Configure storage in ~/.dlt/config.toml (or secrets/environment variables). The bucket_url determines the storage backend.

Local storage (default)

If bucket_url is not configured, the current working directory is used.

[destination.lance.storage]
bucket_url = "/my/dir"

Cloud storage

Cloud credentials use the same configuration fields as the filesystem destination, just under destination.lance.storage instead of destination.filesystem. Under the hood, credentials are passed to the object_store Rust crate (not fsspec), so some filesystem-specific options are not supported.

Amazon S3

[destination.lance.storage]
bucket_url = "s3://my-bucket"

[destination.lance.storage.credentials]
aws_access_key_id = "AKIA..."
aws_secret_access_key = "..."
region_name = "us-east-1"

Google Cloud Storage

[destination.lance.storage]
bucket_url = "gs://my-bucket"

[destination.lance.storage.credentials]
project_id = "my-project"
client_email = "...@...iam.gserviceaccount.com"
private_key = "-----BEGIN RSA PRIVATE KEY-----\n..."

Azure Blob Storage

[destination.lance.storage]
bucket_url = "az://my-container"

[destination.lance.storage.credentials]
azure_storage_account_name = "myaccount"
azure_storage_account_key = "..."

Additional storage options

You can pass storage-specific options via the options dict. These are forwarded to the object_store Rust crate. See the Lance Object Store Configuration docs for all available options.

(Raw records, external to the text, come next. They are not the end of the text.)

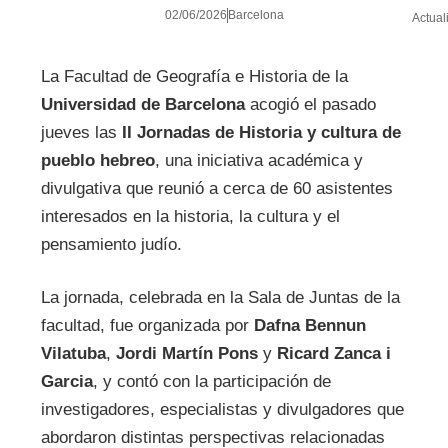
02/06/2026
Barcelona
Actual
La Facultad de Geografía e Historia de la
Universidad de Barcelona
acogió el pasado
jueves las
II Jornadas de Historia y cultura de
pueblo hebreo
, una iniciativa académica y
divulgativa que reunió a cerca de 60 asistentes
interesados en la historia, la cultura y el
pensamiento judío.
La jornada, celebrada en la Sala de Juntas de la
facultad, fue organizada por
Dafna Bennun
Vilatuba
,
Jordi Martín Pons
y
Ricard Zanca i
Garcia
, y contó con la participación de
investigadores, especialistas y divulgadores que
abordaron distintas perspectivas relacionadas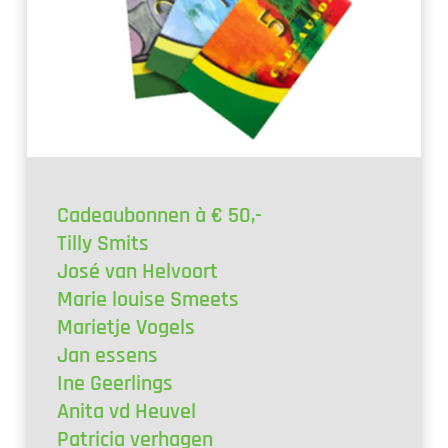
Cadeaubonnen à € 50,-
Tilly Smits
José van Helvoort
Marie louise Smeets
Marietje Vogels
Jan essens
Ine Geerlings
Anita vd Heuvel
Patricia verhagen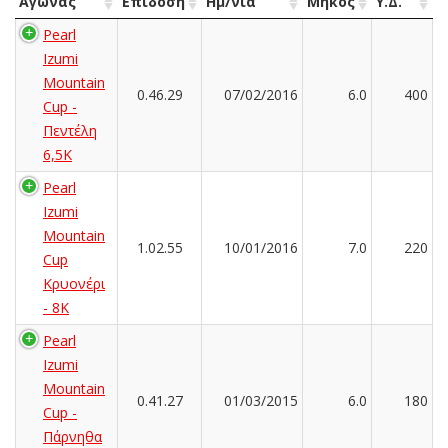
Αγώνας
Επίδοση
Ημ/νία
Μήκος
Υ.Δ.
Pearl
Izumi
Mountain
0.46.29
07/02/2016
6.0
400
Cup -
Πεντέλη
6,5K
Pearl
Izumi
Mountain
1.02.55
10/01/2016
7.0
220
Cup
Κρυονέρι
- 8K
Pearl
Izumi
Mountain
0.41.27
01/03/2015
6.0
180
Cup -
Πάρνηθα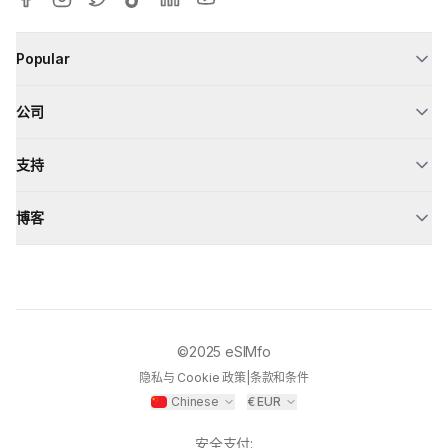
Popular
公司
支持
博客
©2025
eSIMfo
隐私与 Cookie 政策
|
条款和条件
Chinese
€
EUR
安全支付
: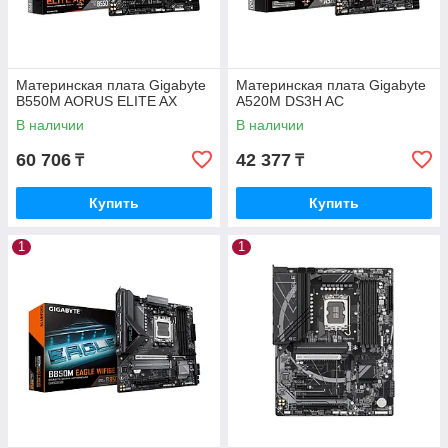
Материнская плата Gigabyte
Материнская плата Gigabyte
B550M AORUS ELITE AX
A520M DS3H AC
В наличии
В наличии
60 706
42 377
₸
₸
Купить
Купить
1
1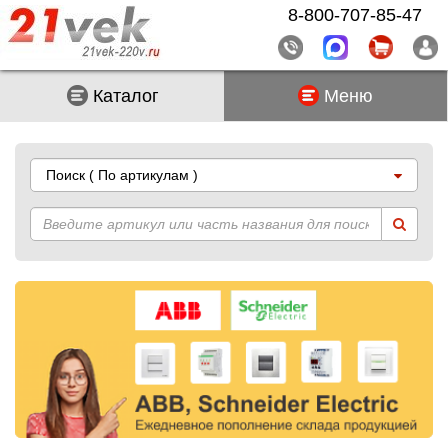
8-800-707-85-47
Каталог
Меню
Поиск
( По артикулам )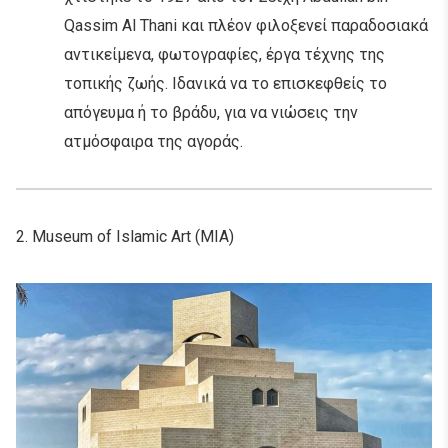
Qassim Al Thani και πλέον φιλοξενεί παραδοσιακά
αντικείμενα, φωτογραφίες, έργα τέχνης της
τοπικής ζωής. Ιδανικά να το επισκεφθείς το
απόγευμα ή το βράδυ, για να νιώσεις την
ατμόσφαιρα της αγοράς.
2. Museum of Islamic Art (MIA)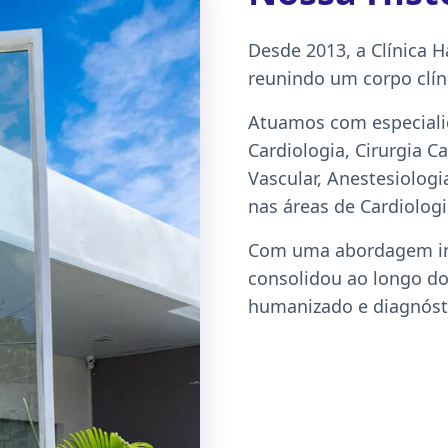
Desde 2013, a Clínica 
reunindo um corpo clíni
Atuamos com especialid
Cardiologia, Cirurgia C
Vascular, Anestesiolog
nas áreas de Cardiologi
Com uma abordagem inte
consolidou ao longo d
humanizado e diagnósti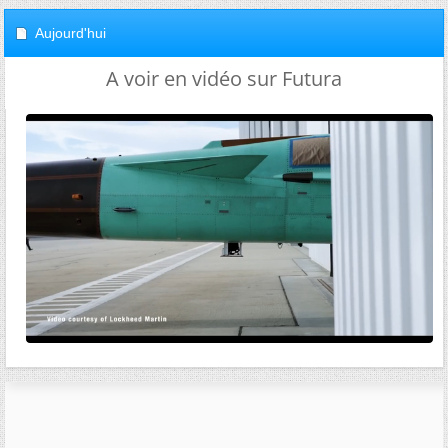
Aujourd'hui
A voir en vidéo sur Futura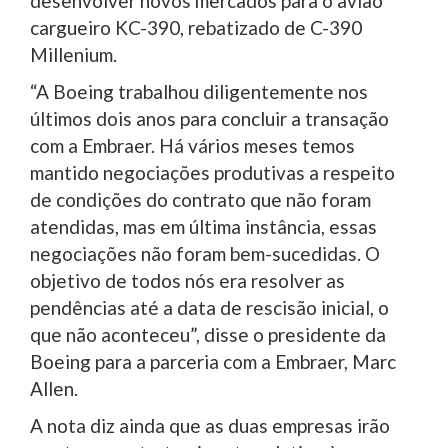
desenvolver novos mercados para o avião
cargueiro KC-390, rebatizado de C-390
Millenium.
“A Boeing trabalhou diligentemente nos
últimos dois anos para concluir a transação
com a Embraer. Há vários meses temos
mantido negociações produtivas a respeito
de condições do contrato que não foram
atendidas, mas em última instância, essas
negociações não foram bem-sucedidas. O
objetivo de todos nós era resolver as
pendências até a data de rescisão inicial, o
que não aconteceu”, disse o presidente da
Boeing para a parceria com a Embraer, Marc
Allen.
A nota diz ainda que as duas empresas irão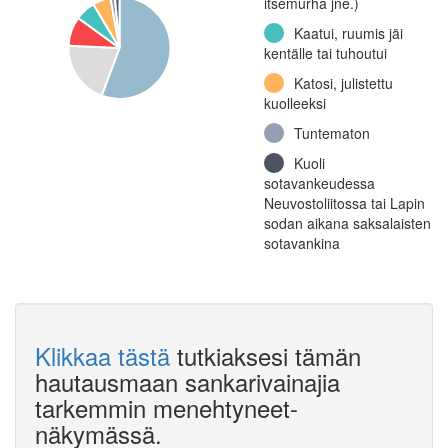
itsemurha jne.)
Kaatui, ruumis jäi
kentälle tai tuhoutui
Katosi, julistettu
kuolleeksi
Tuntematon
Kuoli
sotavankeudessa
Neuvostoliitossa tai Lapin
sodan aikana saksalaisten
sotavankina
Klikkaa tästä
tutkiaksesi tämän
hautausmaan sankarivainajia
tarkemmin menehtyneet-
näkymässä.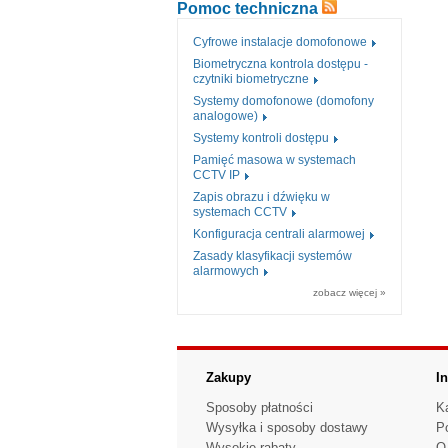
Pomoc techniczna
Cyfrowe instalacje domofonowe
Biometryczna kontrola dostępu -
czytniki biometryczne
Systemy domofonowe (domofony
analogowe)
Systemy kontroli dostępu
Pamięć masowa w systemach
CCTV IP
Zapis obrazu i dźwięku w
systemach CCTV
Konfiguracja centrali alarmowej
Zasady klasyfikacji systemów
alarmowych
zobacz więcej »
Zakupy
I
Sposoby płatności
K
Wysyłka i sposoby dostawy
P
Wysokie rabaty
O 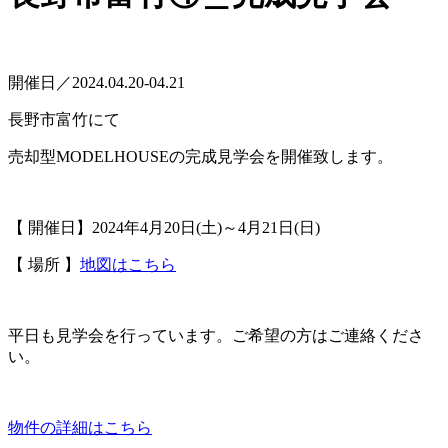
開催日／2024.04.20-04.21
長野市富竹にて
売却型MODELHOUSEの完成見学会を開催致します。
【 開催日】2024年4月20日(土)～4月21日(日)
【 場所 】
地図はこちら
平日も見学会を行っています。ご希望の方はご連絡くださ
い。
物件の詳細はこちら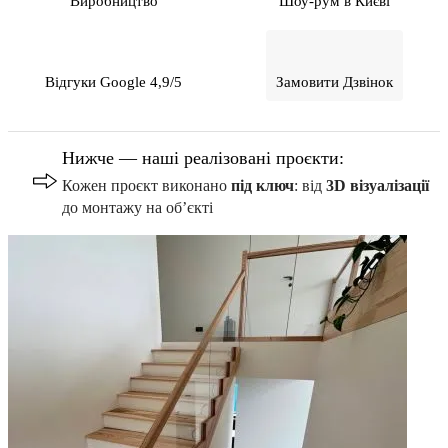
Виробництво
Шоу-рум в Києві
Відгуки Google 4,9/5
Замовити Дзвінок
Нижче — наші реалізовані проєкти:
Кожен проєкт виконано
під ключ
: від
3D візуалізації
до монтажу на об’єкті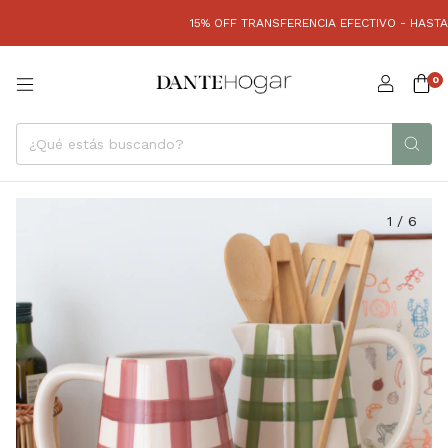
15% OFF TRANSFERENCIA EFECTIVO - HASTA 3 CU
0
1
/
6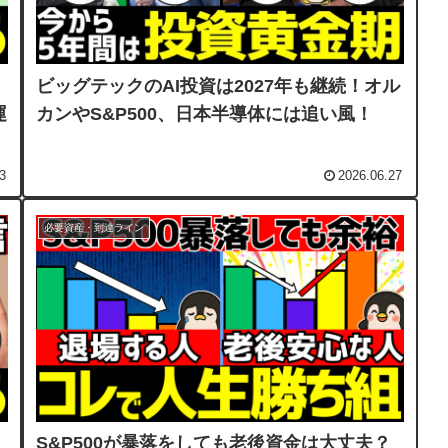
ビッグテックのAI投資は2027年も継続！オル
運
カンやS&P500、日本半導体には追い風！
3
2026.06.27
必要資産・到達ライン
S&P500が暴落をしても老後資金は大丈夫？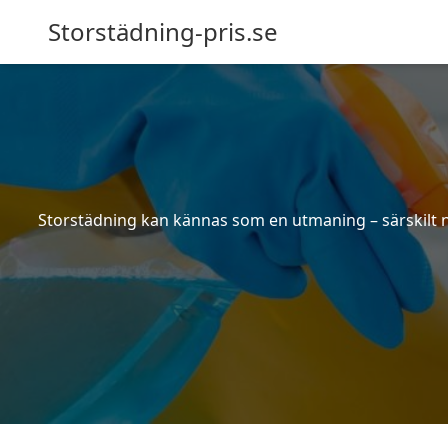
Storstädning-pris.se
Storstädning kan kännas som en utmaning – särskilt nä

For cloud storage, the following defaults are set automatically to prevent connection hangs:

Option	Default	Description
`connect_timeout`	`30s`	TCP connection timeout
`timeout`	`120s`	Overall request timeout

You can override these or add additional options:

[destination.lance.storage]
bucket_url = "s3://my-bucket"

[destination.lance.storage.options]
allow_http = "true"
timeout = "300s"

Catalog and storage

The lance destination uses a Lance Namespace as catalog. Two different namespace specs are currently supported:

Directory Namespace (V2 Catalog Spec) — used by default
REST Namespace — experimental support only

Directory Namespace

The destination uses a Directory Namespace by default. Two concepts are configured separately:

Storage — where table data files are written. Configured under [destination.lance.storage].
Catalog — a __manifest table that tracks namespaces and tables. By default the catalog is colocated with storage (the __manifest lives under storage.bucket_url/storage.namespace_name). For advanced setups you can point the catalog at a separate location via [destination.lance.credentials] — see Advanced: separate catalog location.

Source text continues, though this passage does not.